Giter VIP home page Giter VIP logo

Comments (13)

justend29 avatar justend29 commented on May 27, 2024 2

I believe an adaptor to provide an array-like interface to a pair_t would flip the behavior while using the existing readers & writers.
It could wither be used directly, or the compile time option would wrap the value in it.

Anyway, I'll look into it and file a PR

from glaze.

justend29 avatar justend29 commented on May 27, 2024 1

That all seems understandable, and most of this debate seems to be coming from just looking at different sides of the same coin.
JSON is really limited, which is half its beauty, but it doesn't map perfectly to language constructs. I still think default map and pairs should be JSON objects, but choosing the alternative for non-string keys seems palatable. Maybe @stephenberry can choose what a more sensible default is for non-string like keys. Still, the issue of ints and enums being acceptable object keys.
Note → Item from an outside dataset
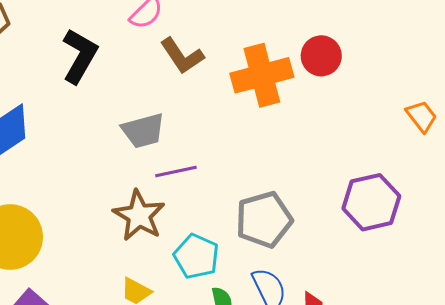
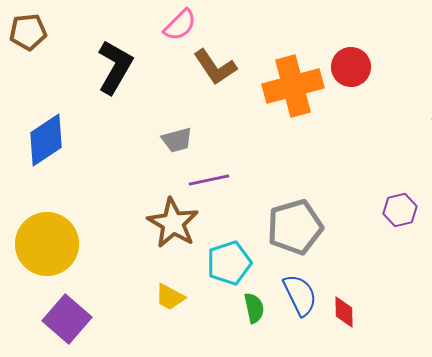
gray trapezoid: (143, 131) -> (177, 140), size x0.7
purple hexagon: (371, 202) -> (400, 210), size x0.6
cyan pentagon: (196, 256) -> (229, 263), turned 30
Thanks for sharing the perspective. I think adding a modifier/wrapper to read/write object-like types as arrays could be in the cards, for sure. That doesn't break anything, is opt-in, and supports both trains of thought.

from glaze.

justend29 avatar justend29 commented on May 27, 2024

This is currently the case but I don't believe it has to be. I'm looking into it.

from glaze.

justend29 avatar justend29 commented on May 27, 2024

Pull request #509 introduces support for reading arbitrary types as JSON object keys. It also provides a fix for writing arbitrary types as JSON object keys. I'd like to get a review on it before merging.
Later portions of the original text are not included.